CS294-141: Building your first compiler

For the next few weeks, we will be working through a project to build a basic compiler. In doing this, we will gain experience with several useful tools for practical compiler development (namely, the Python AST library for embedded front-end development, and LLVM for back-end code generation). Along the way we will also encounter common data structures, patterns, and idioms in building compilers and DSLs.
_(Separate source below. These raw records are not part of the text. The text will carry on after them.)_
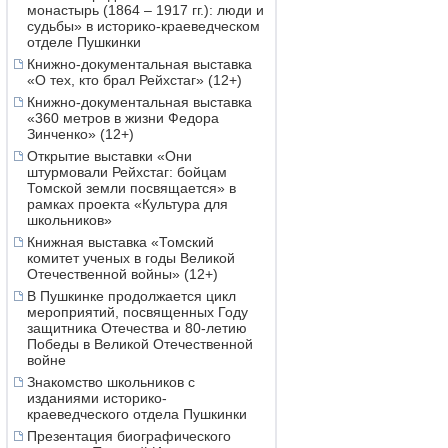
монастырь (1864 – 1917 гг.): люди и
судьбы» в историко-краеведческом
отделе Пушкинки
Книжно-документальная выставка
«О тех, кто брал Рейхстаг» (12+)
Книжно-документальная выставка
«360 метров в жизни Федора
Зинченко» (12+)
Открытие выставки «Они
штурмовали Рейхстаг: бойцам
Томской земли посвящается» в
рамках проекта «Культура для
школьников»
Книжная выставка «Томский
комитет ученых в годы Великой
Отечественной войны» (12+)
В Пушкинке продолжается цикл
мероприятий, посвященных Году
защитника Отечества и 80-летию
Победы в Великой Отечественной
войне
Знакомство школьников с
изданиями историко-
краеведческого отдела Пушкинки
Презентация биографического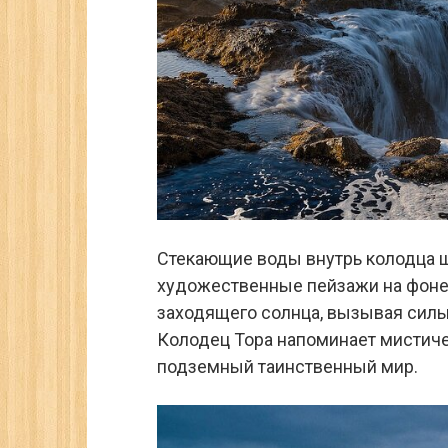
Стекающие воды внутрь колодца 
художественные пейзажи на фоне
заходящего солнца, вызывая силь
Колодец Тора напоминает мистиче
подземный таинственный мир.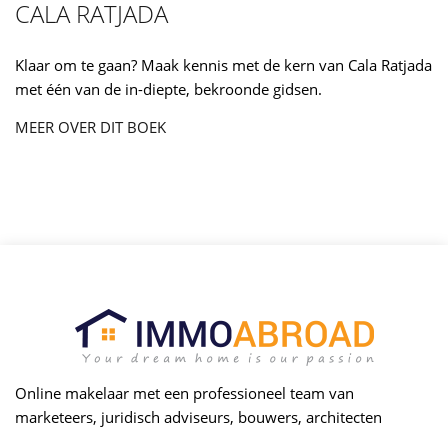
CALA RATJADA
Klaar om te gaan? Maak kennis met de kern van Cala Ratjada
met één van de in-diepte, bekroonde gidsen.
MEER OVER DIT BOEK
Online makelaar met een professioneel team van
marketeers, juridisch adviseurs, bouwers, architecten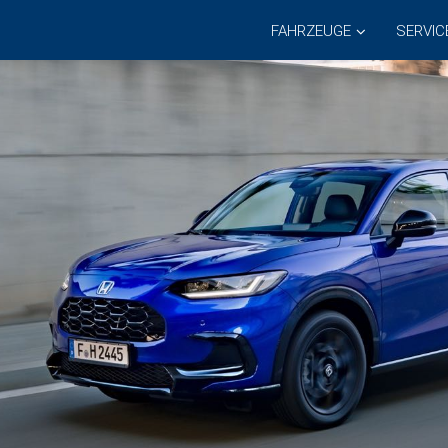
FAHRZEUGE
SERVIC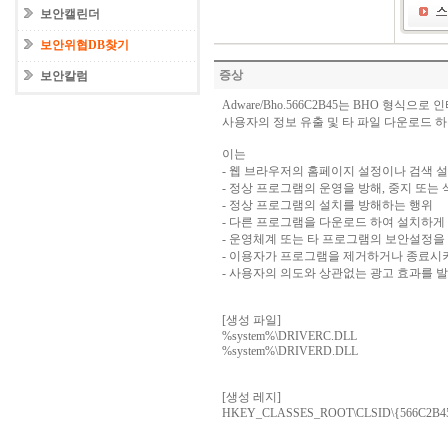
보안캘린더
보안위협DB찾기
증상
보안칼럼
Adware/Bho.566C2B45는 BHO 형식
사용자의 정보 유출 및 타 파일 다운로드 하
이는
- 웹 브라우저의 홈페이지 설정이나 검색 
- 정상 프로그램의 운영을 방해, 중지 또는 
- 정상 프로그램의 설치를 방해하는 행위
- 다른 프로그램을 다운로드 하여 설치하게
- 운영체계 또는 타 프로그램의 보안설정을
- 이용자가 프로그램을 제거하거나 종료시
- 사용자의 의도와 상관없는 광고 효과를 
[생성 파일]
%system%\DRIVERC.DLL
%system%\DRIVERD.DLL
[생성 레지]
HKEY_CLASSES_ROOT\CLSID\{566C2B45-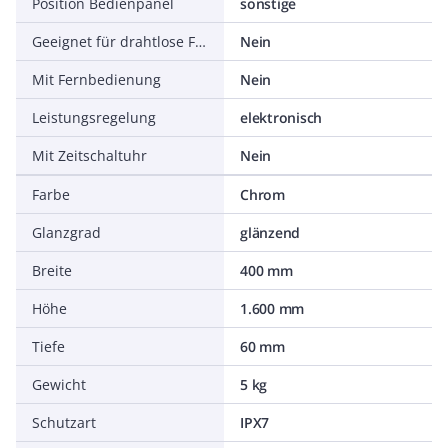
Position Bedienpanel
sonstige
Geeignet für drahtlose Fernbedienung
Nein
Mit Fernbedienung
Nein
Leistungsregelung
elektronisch
Mit Zeitschaltuhr
Nein
Farbe
Chrom
Glanzgrad
glänzend
Breite
400 mm
Höhe
1.600 mm
Tiefe
60 mm
Gewicht
5 kg
Schutzart
IPX7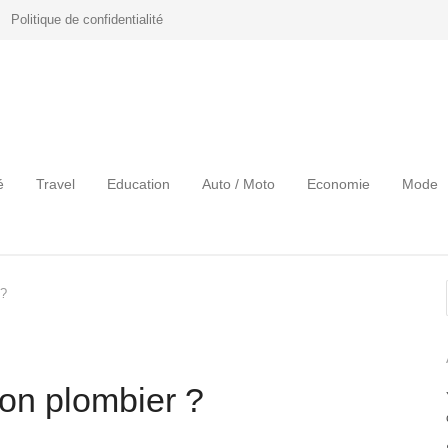
Politique de confidentialité
é
Travel
Education
Auto / Moto
Economie
Mode
 ?
on plombier ?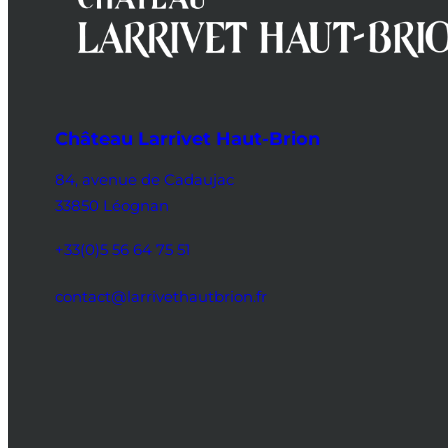
Château Larrivet Haut-Brion
84, avenue de Cadaujac
33850 Léognan
+33(0)5 56 64 75 51
contact@larrivethautbrion.fr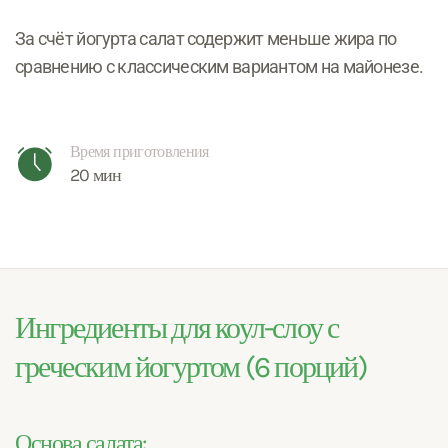
За счёт йогурта салат содержит меньше жира по
сравнению с классическим вариантом на майонезе.
Время приготовления
20 мин
Ингредиенты для коул-слоу с
греческим йогуртом (6 порций)
Основа салата: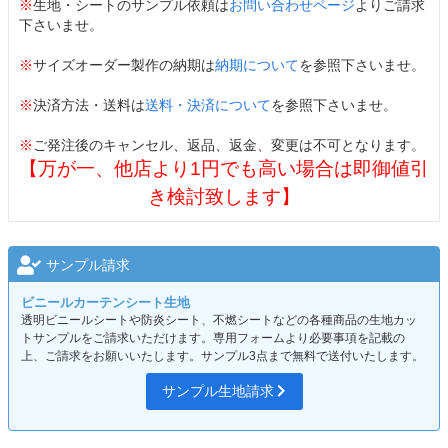
※
生地・シートのサンプル依頼は
お問い合わせページ
よりご請求
下さいませ。
※
サイズオーダー製作の納期は
納期について
を参照下さいませ。
※
決済方法・送料は
送料・決済について
を参照下さいませ。
※
ご発注後のキャンセル、返品、返金、変更は不可となります。
【万が一、他店より1円でも高い場合は即御値引
き検討致します】
サンプル請求
ビニールカーテンシート生地
透明ビニールシートや防炎シート、不燃シートなどの各種商品の生地カッ
トサンプルをご請求いただけます。専用フォームより必要事項を記載の
上、ご請求をお願いいたします。サンプル3点まで無料で送付いたします。
サンプル生地請求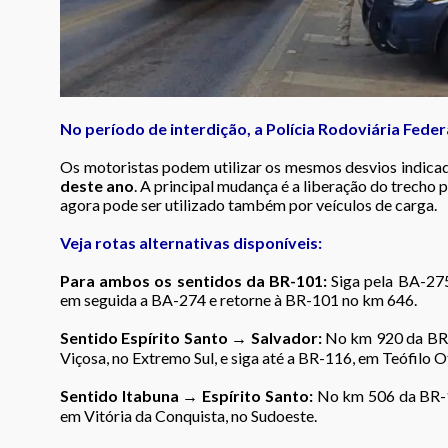
No período de interdição, a Polícia Rodoviária Feder
Os motoristas podem utilizar os mesmos desvios indica
deste ano
. A principal mudança é a liberação do trecho p
agora pode ser utilizado também por veículos de carga.
Veja rotas alternativas disponíveis:
Para ambos os sentidos da BR-101:
Siga pela BA-275
em seguida a BA-274 e retorne à BR-101 no km 646.
Sentido Espírito Santo → Salvador:
No km 920 da BR-
Viçosa, no Extremo Sul, e siga até a BR-116, em Teófilo 
Sentido Itabuna → Espírito Santo:
No km 506 da BR-10
em Vitória da Conquista, no Sudoeste.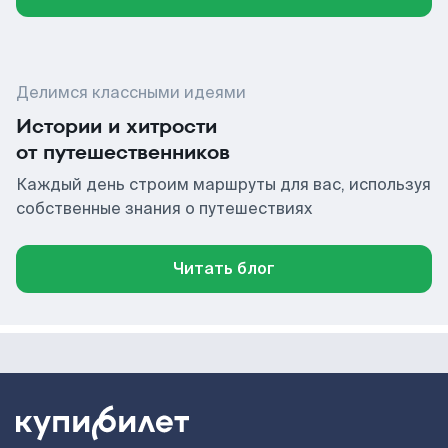
Делимся классными идеями
Истории и хитрости
от путешественников
Каждый день строим маршруты для вас, используя
собственные знания о путешествиях
Читать блог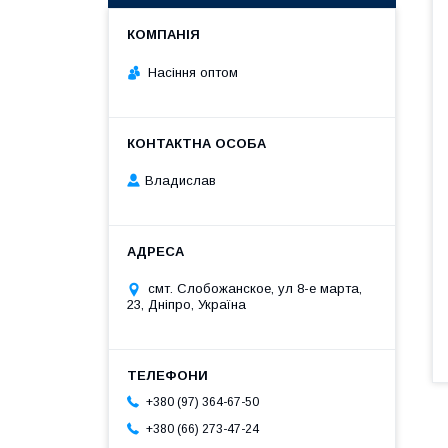
Насіння оптом
Владислав
смт. Слобожанское, ул 8-е марта,
23, Дніпро, Україна
+380 (97) 364-67-50
+380 (66) 273-47-24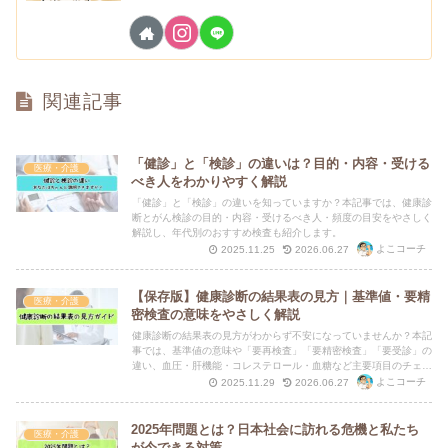
関連記事
「健診」と「検診」の違いは？目的・内容・受ける
医療・介護
べき人をわかりやすく解説
「健診」と「検診」の違いを知っていますか？本記事では、健康診
断とがん検診の目的・内容・受けるべき人・頻度の目安をやさしく
解説し、年代別のおすすめ検査も紹介します。
よこコーチ
2025.11.25
2026.06.27
【保存版】健康診断の結果表の見方｜基準値・要精
医療・介護
密検査の意味をやさしく解説
健康診断の結果表の見方がわからず不安になっていませんか？本記
事では、基準値の意味や「要再検査」「要精密検査」「要受診」の
違い、血圧・肝機能・コレステロール・血糖など主要項目のチェッ
クポイントを、やさしく解説します。
よこコーチ
2025.11.29
2026.06.27
2025年問題とは？日本社会に訪れる危機と私たち
医療・介護
が今できる対策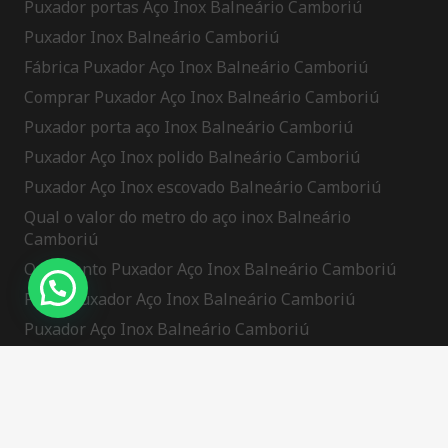
Puxador portas Aço Inox Balneário Camboriú
Puxador Inox Balneário Camboriú
Fábrica Puxador Aço Inox Balneário Camboriú
Comprar Puxador Aço Inox Balneário Camboriú
Puxador porta aço Inox Balneário Camboriú
Puxador Aço Inox polido Balneário Camboriú
Puxador Aço Inox escovado Balneário Camboriú
Qual o valor do metro do aço inox Balneário
Camboriú
Orçamento Puxador Aço Inox Balneário Camboriú
Preço Puxador Aço Inox Balneário Camboriú
Puxador Aço Inox Balneário Camboriú
Puxador Aço Inox Porta Pivotante Balneário
Camboriú
Tryst Hyperlink Usa Discover Independent Escorts
Buying Ozempic In Mexico: Access, Costs,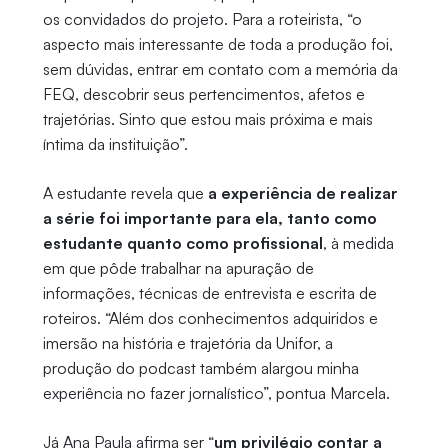
os convidados do projeto. Para a roteirista, “o
aspecto mais interessante de toda a produção foi,
sem dúvidas, entrar em contato com a memória da
FEQ, descobrir seus pertencimentos, afetos e
trajetórias. Sinto que estou mais próxima e mais
íntima da instituição”.
A estudante revela que
a experiência de realizar
a série foi importante para ela, tanto como
estudante quanto como profissional
, à medida
em que pôde trabalhar na apuração de
informações, técnicas de entrevista e escrita de
roteiros. “Além dos conhecimentos adquiridos e
imersão na história e trajetória da Unifor, a
produção do podcast também alargou minha
experiência no fazer jornalístico”, pontua Marcela.
Já Ana Paula afirma ser “
um privilégio contar a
What are we going to build?

We will build a simple compiler from a subset of Python to optimized machine code. If you are familiar with Numba, you can think of this assignment as building our own toy Numba JIT. With that, we will be able to write code like the following:

@Compile
def square(x : int) -> int:
    return x*x

Using the @Compile decorator will invoke our compiler on the square function, parsing, analyzing, JIT compiling, and ultimately replacing it with native machine code.

Background

If you are not very familiar with Python, the @Compile syntax may look magic or unclear. Don't worry, like most things in Python, it's actually very simple: @Compile is just a "decorator" we will define to package up our functionality. Decorators are just syntactic sugar for applying a higher-order function (a function that takes and returns other functions, in this case Compile) to another function (in this case, square) immediately after its definition, and replacing that definition with the result of the higher-order function applied to it. In other words, this is just syntactic sugar for:

# define square just like any other Python function:
def square(x : int) -> int:
    return x*x

# replace the definition of square with a compiled version of itself:
square = Compile(square)

If you are familiar with Python and that code still looks strange to you, it's probably because of the type annotations. Yes, this is real, vanilla Python, it's just using a very new addition to the syntax called "type hints" (we will be using Python 3.6, which is the first version where type hints are officially standard).

PART 1: THE FRONT-END
Or, parsing Python into our own IR

To begin, we need a way to turn actual Python code into something we can work with. This will be our job for the first assignment.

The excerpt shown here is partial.